Every significant relationship I've ever had, adult ones, frayed over time over incompatibilities that existed at the outset that, ultimately, were not resolved to mutual satisfaction over time. I suppose there are plenty of relationships that never had any incompatibilities but I presume any one that lasts simply finds ways, whatever comes up, to resolves things satisfactorily even if it is simply dealing with it or ignoring it. I say this to mean that, in my view, if you keep going together, you've resolved it to satisfaction on an ongoing basis and that doesn't mean 'perfect' or you won or they did or that it doesn't recur but simply that, day after day, it's good enough to stay together. I'm not real big on people saying "Oh, I didn't know they were like THAT until later!" Sure you did. Maybe you ignored it or didn't think it would be that big a deal but you were at least aware. So, then what? Resolve to mutual satisfaction or cash in your chips, take what you've learned, growth, and life goes on.
This is inspired with the recent beginning of a relationship that has my head swimming in a warm sea of compatibilities. The other major relationships of my life, as I say, had incompatibilities at the outset that I recognized at the time and I, at the time, weighed all the good stuff, the compatibilities, as being likely to over come. The power of love, the power to conquer all. Some I even thought out as differences that may become assets. I mean, when we come right down to it, unless it's something major like addictions, violence, bad breathe, how you gonna know unless you REALLY know yourself? And how the heck do you get to REALLY know yourself other than diving in? We're all just theories until we commit.

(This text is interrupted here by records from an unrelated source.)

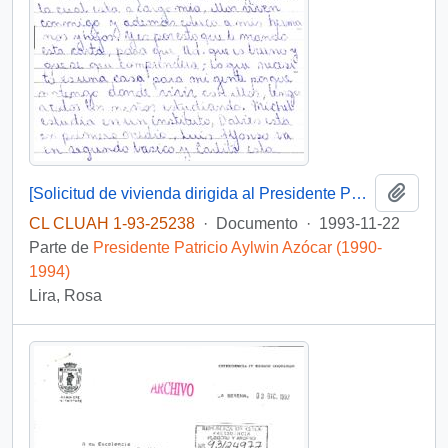
Añadi
[Solicitud de vivienda dirigida al Presidente Patricio Aylwin]
CL CLUAH 1-93-25238
·
Documento
·
1993-11-22
Parte de
Presidente Patricio Aylwin Azócar (1990-
1994)
Lira, Rosa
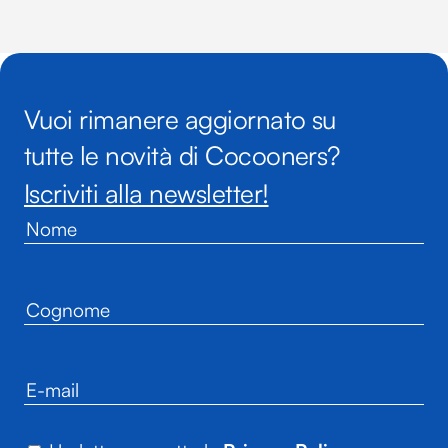
Vuoi rimanere aggiornato su
tutte le novità di Cocooners?
Iscriviti alla newsletter!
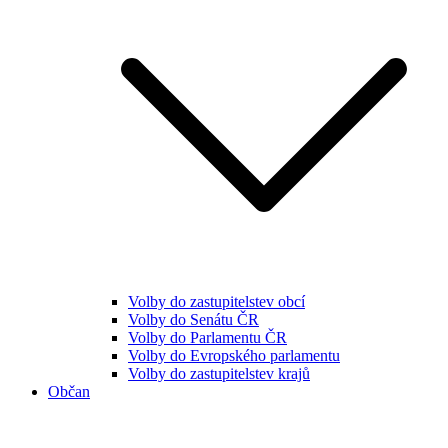
Volby do zastupitelstev obcí
Volby do Senátu ČR
Volby do Parlamentu ČR
Volby do Evropského parlamentu
Volby do zastupitelstev krajů
Občan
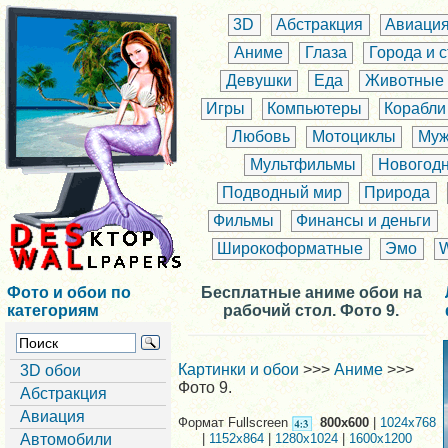
3D
Абстракция
Авиаци
Аниме
Глаза
Города и 
Девушки
Еда
Животные
Игры
Компьютеры
Корабли
Любовь
Мотоциклы
Муж
Мультфильмы
Новогод
Подводный мир
Природа
Фильмы
Финансы и деньги
Широкоформатные
Эмо
Фото и обои по
Бесплатные аниме обои на
категориям
рабочий стол. Фото 9.
Картинки и обои
>>>
Аниме
>>>
3D обои
Фото 9.
Абстракция
Авиация
Формат Fullscreen
800x600
|
1024x768
Автомобили
|
1152x864
|
1280x1024
|
1600x1200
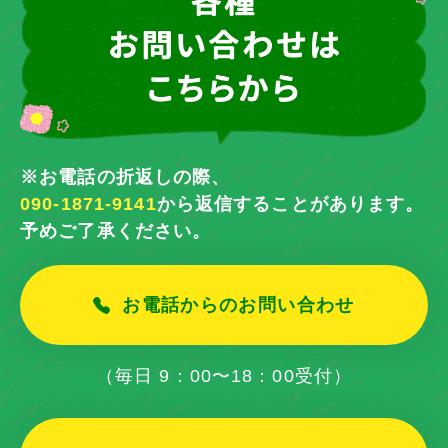
※お電話の折返しの際、
090-1871-9141
から返信することがあります。
予めご了承ください。
お電話からのお問い合わせ
（毎日 9：00〜18：00受付）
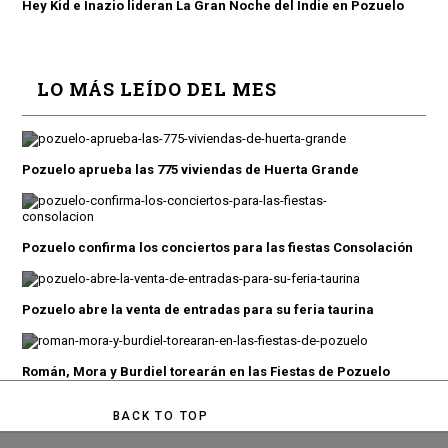
Hey Kid e Inazio lideran La Gran Noche del Indie en Pozuelo
LO MÁS LEÍDO DEL MES
Pozuelo aprueba las 775 viviendas de Huerta Grande
Pozuelo confirma los conciertos para las fiestas Consolación
Pozuelo abre la venta de entradas para su feria taurina
Román, Mora y Burdiel torearán en las Fiestas de Pozuelo
BACK TO TOP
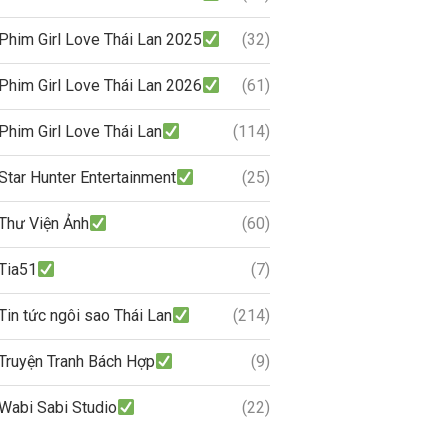
Phim Girl Love Thái Lan 2025
(32)
Phim Girl Love Thái Lan 2026
(61)
Phim Girl Love Thái Lan
(114)
Star Hunter Entertainment
(25)
Thư Viện Ảnh
(60)
Tia51
(7)
Tin tức ngôi sao Thái Lan
(214)
Truyện Tranh Bách Hợp
(9)
Wabi Sabi Studio
(22)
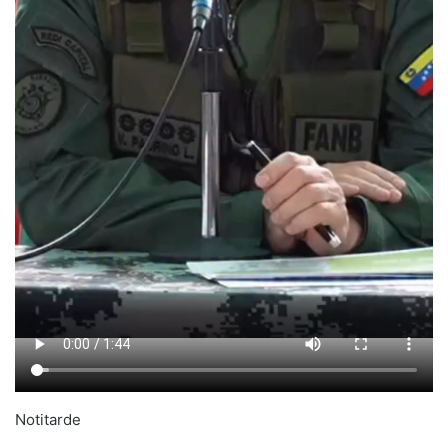
Notitarde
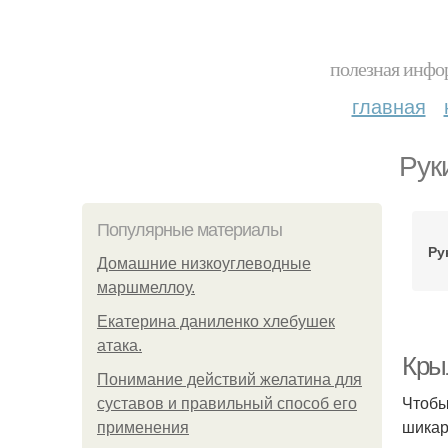
полезная инфор
главная
Рук
Популярные материалы
Ру
Домашние низкоуглеводные
маршмеллоу.
Екатерина даниленко хлебушек
атака.
Кры
Понимание действий желатина для
Чтобы
суставов и правильный способ его
шикар
применения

That said, over time, I've come to be of the opinion that something that rises to the level of 'incompatible' is just that. I'm not talking preference. I'm talking the big picture items listed above. My last attempt at this in forum form, it seems, was too personal and deeply offended a person which lead me to think maybe it would offend most or any other woman, as was suggested by some forum members so, there, you told me so, so, I'll take that advice and leave anything remotely specific out of this and just focus on generalities.
Long story short; I can't find anything that I am excusing away as something the good stuff will over come. By now, EVERY other relationship, I was able to identify some things, them, me, that were incompatible that I would then ponder as "OK, so, that's just different and that's OK because it's not a big deal/we'll work it out/maybe her way is better/the good will over come etc.
This is the most compatible I've experienced. It's early on, however, as I say, in my view, it doesn't take long to recognize differences and/or incompatibilities.
And now I want to write a whole big long list of personal #### because I just like talking about this stuff...but, I won't. At least not too personal.
So, what is YOUR personal stuff, your compatibility list(s), attractions, day to day stuff, family, money, sex, religion, goals, dreams, the big stuff. Not the preferences but the ties that bind?